> [WHAT TO WORK ON] Your reply is to be the lines below, exactly as written, with images omitted.

■ ■ ■ ■

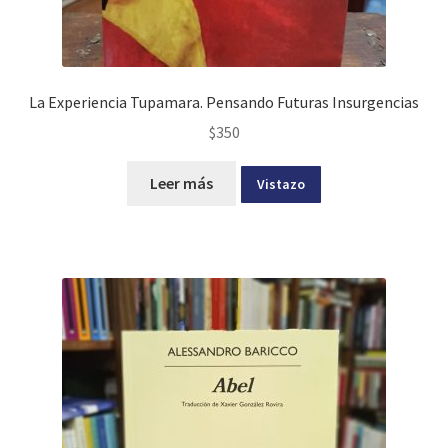
La Experiencia Tupamara. Pensando Futuras Insurgencias
$
350
Leer más
Vistazo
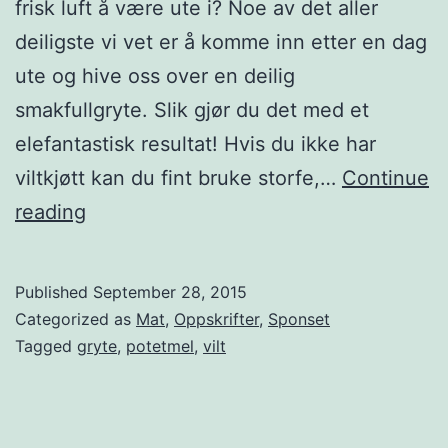
frisk luft å være ute i? Noe av det aller
deiligste vi vet er å komme inn etter en dag
ute og hive oss over en deilig
smakfullgryte. Slik gjør du det med et
elefantastisk resultat! Hvis du ikke har
viltkjøtt kan du fint bruke storfe,…
Continue
G
reading
l
u
Published
September 28, 2015
t
Categorized as
Mat
,
Oppskrifter
,
Sponset
e
Tagged
gryte
,
potetmel
,
vilt
n
f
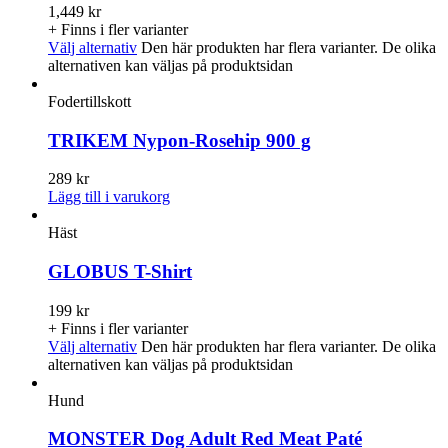
1,449
kr
+ Finns i fler varianter
Välj alternativ
Den här produkten har flera varianter. De olika
alternativen kan väljas på produktsidan
Fodertillskott
TRIKEM Nypon-Rosehip 900 g
289
kr
Lägg till i varukorg
Häst
GLOBUS T-Shirt
199
kr
+ Finns i fler varianter
Välj alternativ
Den här produkten har flera varianter. De olika
alternativen kan väljas på produktsidan
Hund
MONSTER Dog Adult Red Meat Paté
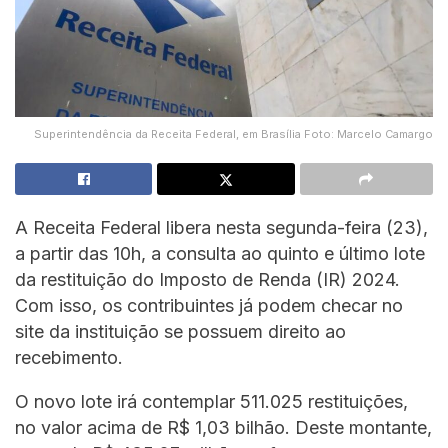
Superintendência da Receita Federal, em Brasília Foto: Marcelo Camargo
A Receita Federal libera nesta segunda-feira (23),
a partir das 10h, a consulta ao quinto e último lote
da restituição do Imposto de Renda (IR) 2024.
Com isso, os contribuintes já podem checar no
site da instituição se possuem direito ao
recebimento.
O novo lote irá contemplar 511.025 restituições,
no valor acima de R$ 1,03 bilhão. Deste montante,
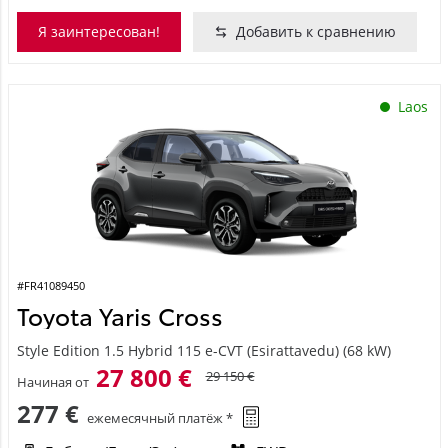
Я заинтересован!
Добавить к сравнению
Laos
#FR41089450
Toyota Yaris Cross
Style Edition 1.5 Hybrid 115 e-CVT (Esirattavedu) (68 kW)
27 800 €
29 150 €
Начиная от
277 €
ежемесячный платёж *
Гибрид (Бенз./Эл.)
FWD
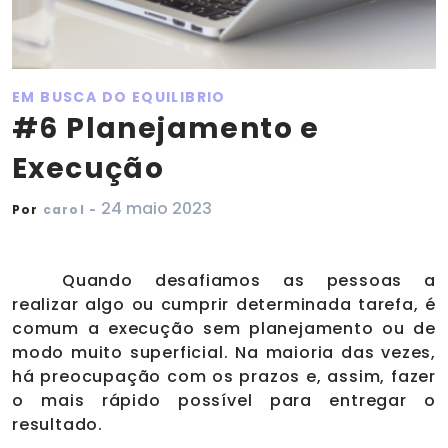
EM BUSCA DO EQUILIBRIO
#6 Planejamento e
Execução
24 maio 2023
Por
carol -
Quando desafiamos as pessoas a
realizar algo ou cumprir determinada tarefa, é
comum a execução sem planejamento ou de
modo muito superficial. Na maioria das vezes,
há preocupação com os prazos e, assim, fazer
o mais rápido possível para entregar o
resultado.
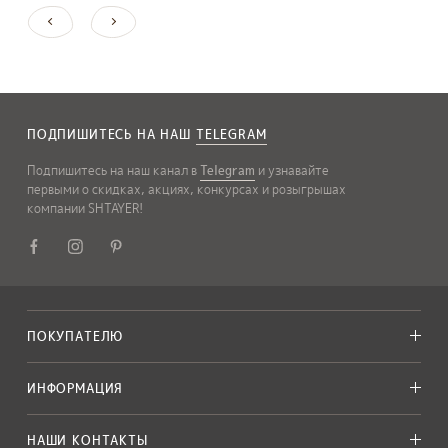
ПОДПИШИТЕСЬ НА НАШ
TELEGRAM
Подпишитесь на наш канал в
Telegram
и узнавайте
первыми о скидках, акциях, конкурсах и розыгрышах
компании SHTAYER!
ПОКУПАТЕЛЮ
ИНФОРМАЦИЯ
НАШИ КОНТАКТЫ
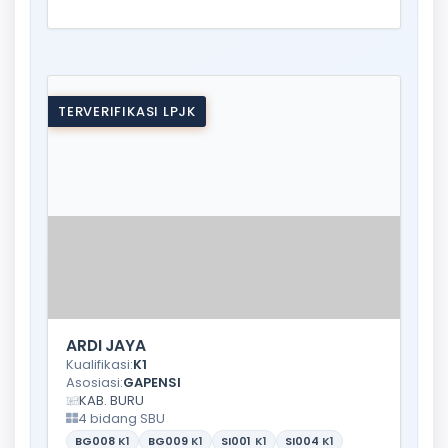
TERVERIFIKASI LPJK
ARDI JAYA
Kualifikasi:
K1
Asosiasi:
GAPENSI
KAB. BURU
4 bidang SBU
BG008
K1
BG009
K1
SI001
K1
SI004
K1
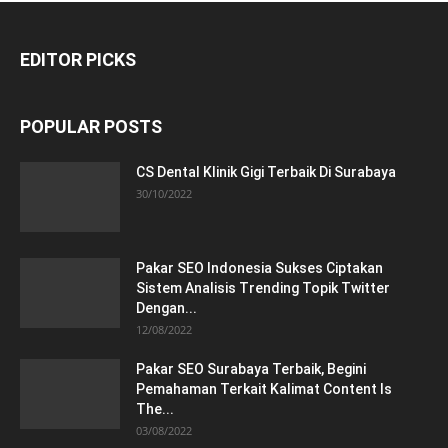
EDITOR PICKS
POPULAR POSTS
CS Dental Klinik Gigi Terbaik Di Surabaya
30/10/2022
Pakar SEO Indonesia Sukses Ciptakan
Sistem Analisis Trending Topik Twitter
Dengan...
12/08/2022
Pakar SEO Surabaya Terbaik, Begini
Pemahaman Terkait Kalimat Content Is
The...
03/08/2022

■ ■ ■ ■

> [WRITTEN RESPONSE]
La Experiencia Tupamara. Pensando Futuras Insurgencias
$
350
Leer más
Vistazo
frisk luft å være ute i? Noe av det aller
deiligste vi vet er å komme inn etter en dag
ute og hive oss over en deilig
smakfullgryte. Slik gjør du det med et
elefantastisk resultat! Hvis du ikke har
viltkjøtt kan du fint bruke storfe,…
Continue
G
reading
l
u
Published
September 28, 2015
t
Categorized as
Mat
,
Oppskrifter
,
Sponset
e
Tagged
gryte
,
potetmel
,
vilt
n
f
1,449
kr
+ Finns i fler varianter
Välj alternativ
Den här produkten har flera varianter. De olika
alternativen kan väljas på produktsidan
Fodertillskott
TRIKEM Nypon-Rosehip 900 g
289
kr
Lägg till i varukorg
Häst
GLOBUS T-Shirt
199
kr
+ Finns i fler varianter
Välj alternativ
Den här produkten har flera varianter. De olika
alternativen kan väljas på produktsidan
Hund
MONSTER Dog Adult Red Meat Paté
Superintendência da Receita Federal, em Brasília Foto: Marcelo Camargo
A Receita Federal libera nesta segunda-feira (23),
a partir das 10h, a consulta ao quinto e último lote
da restituição do Imposto de Renda (IR) 2024.
Com isso, os contribuintes já podem checar no
site da instituição se possuem direito ao
recebimento.
O novo lote irá contemplar 511.025 restituições,
no valor acima de R$ 1,03 bilhão. Deste montante,
Я заинтересован!
Добавить к сравнению
Laos
#FR41089450
Toyota Yaris Cross
Style Edition 1.5 Hybrid 115 e-CVT (Esirattavedu) (68 kW)
27 800 €
29 150 €
Начиная от
277 €
ежемесячный платёж *
Гибрид (Бенз./Эл.)
FWD
EM BUSCA DO EQUILIBRIO
#6 Planejamento e
Execução
24 maio 2023
Por
carol -
Quando desafiamos as pessoas a
realizar algo ou cumprir determinada tarefa, é
comum a execução sem planejamento ou de
modo muito superficial. Na maioria das vezes,
há preocupação com os prazos e, assim, fazer
o mais rápido possível para entregar o
resultado.
ПОДПИШИТЕСЬ НА НАШ
TELEGRAM
Подпишитесь на наш канал в
Telegram
и узнавайте
первыми о скидках, акциях, конкурсах и розыгрышах
компании SHTAYER!
ПОКУПАТЕЛЮ
ИНФОРМАЦИЯ
НАШИ КОНТАКТЫ
TERVERIFIKASI LPJK
ARDI JAYA
Kualifikasi:
K1
Asosiasi:
GAPENSI
KAB. BURU
4 bidang SBU
BG008
K1
BG009
K1
SI001
K1
SI004
K1
EDITOR PICKS
POPULAR POSTS
CS Dental Klinik Gigi Terbaik Di Surabaya
30/10/2022
Pakar SEO Indonesia Sukses Ciptakan
Sistem Analisis Trending Topik Twitter
Dengan...
12/08/2022
Pakar SEO Surabaya Terbaik, Begini
Pemahaman Terkait Kalimat Content Is
The...
03/08/2022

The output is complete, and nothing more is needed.